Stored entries
<<<<
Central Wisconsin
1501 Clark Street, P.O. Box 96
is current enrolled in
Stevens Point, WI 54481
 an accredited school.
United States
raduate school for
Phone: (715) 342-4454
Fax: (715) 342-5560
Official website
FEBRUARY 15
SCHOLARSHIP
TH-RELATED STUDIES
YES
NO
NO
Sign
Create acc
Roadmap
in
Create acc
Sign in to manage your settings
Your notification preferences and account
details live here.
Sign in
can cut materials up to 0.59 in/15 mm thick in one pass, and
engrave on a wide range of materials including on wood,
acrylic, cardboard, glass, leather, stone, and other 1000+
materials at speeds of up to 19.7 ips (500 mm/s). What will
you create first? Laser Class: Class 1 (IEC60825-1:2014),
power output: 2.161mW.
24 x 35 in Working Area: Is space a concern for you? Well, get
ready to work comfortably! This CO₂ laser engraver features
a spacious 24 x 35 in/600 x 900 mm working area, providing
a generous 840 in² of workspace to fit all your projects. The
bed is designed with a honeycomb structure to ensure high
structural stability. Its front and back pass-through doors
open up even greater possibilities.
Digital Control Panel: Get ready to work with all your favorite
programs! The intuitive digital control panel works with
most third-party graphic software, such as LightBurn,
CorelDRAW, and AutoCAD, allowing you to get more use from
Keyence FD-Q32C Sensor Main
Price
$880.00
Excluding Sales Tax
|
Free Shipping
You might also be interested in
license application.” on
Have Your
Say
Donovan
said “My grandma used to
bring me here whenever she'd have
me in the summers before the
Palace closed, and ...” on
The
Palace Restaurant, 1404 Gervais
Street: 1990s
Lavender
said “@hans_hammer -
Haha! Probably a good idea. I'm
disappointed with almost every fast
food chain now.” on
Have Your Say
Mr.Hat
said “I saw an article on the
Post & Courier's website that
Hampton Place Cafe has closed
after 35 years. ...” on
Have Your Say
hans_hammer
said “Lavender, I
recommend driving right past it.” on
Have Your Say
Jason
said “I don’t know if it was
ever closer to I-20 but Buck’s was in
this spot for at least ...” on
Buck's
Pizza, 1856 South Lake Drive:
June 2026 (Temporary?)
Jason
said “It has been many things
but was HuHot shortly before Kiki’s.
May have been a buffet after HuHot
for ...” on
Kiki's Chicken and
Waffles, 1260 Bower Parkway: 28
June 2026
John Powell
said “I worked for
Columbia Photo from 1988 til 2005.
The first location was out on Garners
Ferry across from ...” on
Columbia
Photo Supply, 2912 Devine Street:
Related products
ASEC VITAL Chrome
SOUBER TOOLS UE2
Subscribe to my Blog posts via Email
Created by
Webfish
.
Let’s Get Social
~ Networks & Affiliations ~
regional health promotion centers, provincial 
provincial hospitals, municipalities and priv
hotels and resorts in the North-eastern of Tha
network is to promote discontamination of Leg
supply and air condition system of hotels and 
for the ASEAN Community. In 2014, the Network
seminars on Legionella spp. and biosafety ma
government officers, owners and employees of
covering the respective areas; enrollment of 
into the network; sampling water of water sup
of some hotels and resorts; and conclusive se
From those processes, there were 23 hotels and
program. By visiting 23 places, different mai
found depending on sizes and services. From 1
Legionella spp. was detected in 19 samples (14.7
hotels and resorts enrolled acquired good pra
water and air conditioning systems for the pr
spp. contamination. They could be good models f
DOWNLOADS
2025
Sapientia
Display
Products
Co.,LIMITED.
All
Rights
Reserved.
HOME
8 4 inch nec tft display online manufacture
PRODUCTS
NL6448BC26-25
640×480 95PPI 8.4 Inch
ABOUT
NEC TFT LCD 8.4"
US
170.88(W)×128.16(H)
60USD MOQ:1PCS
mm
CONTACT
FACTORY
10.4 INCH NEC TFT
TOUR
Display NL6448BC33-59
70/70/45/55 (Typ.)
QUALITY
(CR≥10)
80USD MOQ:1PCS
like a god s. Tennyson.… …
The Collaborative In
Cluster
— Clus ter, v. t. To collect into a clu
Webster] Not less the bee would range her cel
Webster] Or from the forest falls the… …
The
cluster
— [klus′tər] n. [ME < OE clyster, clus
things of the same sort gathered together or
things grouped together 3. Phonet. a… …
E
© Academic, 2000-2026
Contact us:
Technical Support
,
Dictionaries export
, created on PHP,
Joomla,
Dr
>>>>
WHAT IS EXPECTED - Begin with the line containing "things grouped together 3. Phonet. a… …" and retype it and each line after it through the end of the records, keeping them exact and including nothing more.

WRITTEN SOLUTION -
things grouped together 3. Phonet. a… …
E
© Academic, 2000-2026
Contact us:
Technical Support
,
Dictionaries export
, created on PHP,
Joomla,
Dr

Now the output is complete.